Trolls de la suerte: Historia, significado y cómo atraer la buena fortuna
Los trolls de la suerte son figuras icónicas que han trascendido su origen folclórico para convertirse en amuletos populares en todo el mundo. Hoy los asociamos con la prosperidad y la energía positiva, pero su historia es mucho más antigua y compleja. Si te tira la simbología protectora de otras tradiciones, te encantará leer sobre el origen de la diosa Bastet, y si lo que te ronda son figuras más oscuras, puedes asomarte a qué significa soñar con demonios.

Historia y origen
En el folclore escandinavo, los trolls eran criaturas mitológicas a menudo descritas como seres diminutos con cabelleras largas y una apariencia peculiar. Tradicionalmente se les atribuían poderes capaces de influir tanto positiva como negativamente en la vida de las personas.

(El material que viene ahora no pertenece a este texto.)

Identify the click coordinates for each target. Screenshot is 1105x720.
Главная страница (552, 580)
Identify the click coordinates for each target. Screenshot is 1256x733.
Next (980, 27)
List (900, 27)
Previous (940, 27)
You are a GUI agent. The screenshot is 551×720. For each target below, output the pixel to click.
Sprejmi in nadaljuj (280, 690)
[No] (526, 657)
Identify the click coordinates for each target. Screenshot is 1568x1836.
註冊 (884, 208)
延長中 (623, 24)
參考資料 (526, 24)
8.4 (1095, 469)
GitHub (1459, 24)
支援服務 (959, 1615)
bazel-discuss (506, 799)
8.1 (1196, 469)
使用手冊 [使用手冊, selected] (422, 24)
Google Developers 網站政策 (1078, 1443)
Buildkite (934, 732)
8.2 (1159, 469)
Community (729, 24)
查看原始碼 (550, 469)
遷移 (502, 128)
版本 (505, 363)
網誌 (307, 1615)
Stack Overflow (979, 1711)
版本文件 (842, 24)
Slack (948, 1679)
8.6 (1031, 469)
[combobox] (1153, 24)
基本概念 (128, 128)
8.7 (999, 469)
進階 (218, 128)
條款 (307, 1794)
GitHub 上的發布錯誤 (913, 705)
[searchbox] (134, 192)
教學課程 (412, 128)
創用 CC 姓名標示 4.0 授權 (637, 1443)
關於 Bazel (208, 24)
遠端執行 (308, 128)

La versión moderna que conocemos hoy nació en 1959, cuando el leñador danés Thomas Dam creó los famosos muñecos que llevarían su nombre. Estos juguetes, con sus ojos saltones y su sonrisa simpática, se convirtieron en un fenómeno cultural en Occidente durante las décadas de 1970 y 1980. Con el empuje de revistas como Time y Life, los muñecos pasaron de ser simples juguetes a verse como talismanes capaces de atraer la buena fortuna y de mejorar la economía doméstica.
Significado y simbolismo actual
A diferencia de sus ancestros mitológicos, los trolls modernos han perdido la connotación negativa. Hoy se consideran aliados del hogar y símbolos de buena suerte. Su popularidad ha crecido tanto que es habitual verlos en llaveros, vehículos y espacios personales, funcionando como recordatorios constantes de optimismo y protección.
Cómo elegirlo y activarlo
Para que estas figuras actúen como amuleto efectivo, es fundamental establecer una conexión personal con ellas. Al elegir tu troll, fíjate en la mirada: que parezca observarte fijamente, porque la conexión visual es el primer paso para crear el vínculo. Busca una sonrisa franca y alegre, que ayude a atraer energías positivas y a esquivar conflictos. El color del pelo importa: los trolls destacan por sus cabelleras vibrantes (rosa, verde, azul…); elige el que mejor te resuene o el que encaje con tus objetivos personales. Y aunque el estándar suele rondar los 15 centímetros, el tamaño es secundario frente a la afinidad que sientas por la pieza.
Para mantener su energía
Una vez que tengas a tu compañero, puedes seguir algunas costumbres para conservar su energía positiva. La tradición del cabello sugiere que, para pedir un deseo, tires suavemente de los cabellos del troll hacia arriba. Trata la figura con cariño: como cualquier objeto que cargamos con intención, el cuidado constante refuerza su propósito. Puedes colocar cerca pequeñas ofrendas (una moneda, unas semillas, algún objeto pequeño que simbolice abundancia). Y, sobre todo, observa cómo te hace sentir y permite que su presencia te acompañe en el día a día como recordatorio de tus metas.